Page-level text extractions:
################

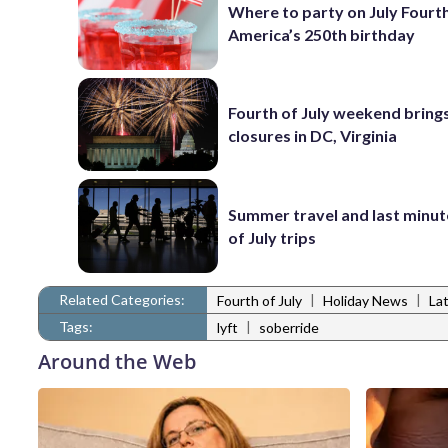
Where to party on July Fourt
America’s 250th birthday
Fourth of July weekend brings
closures in DC, Virginia
Summer travel and last minut
of July trips
Related Categories:
|
|
Fourth of July
Holiday News
La
Tags:
|
lyft
soberride
Around the Web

################

◆ WORK INSTRUCTIONS: Please say how many lines of the records contain the word "Fourth", giving the number by itself.

◆ OUTPUT FOR THIS TASK: 2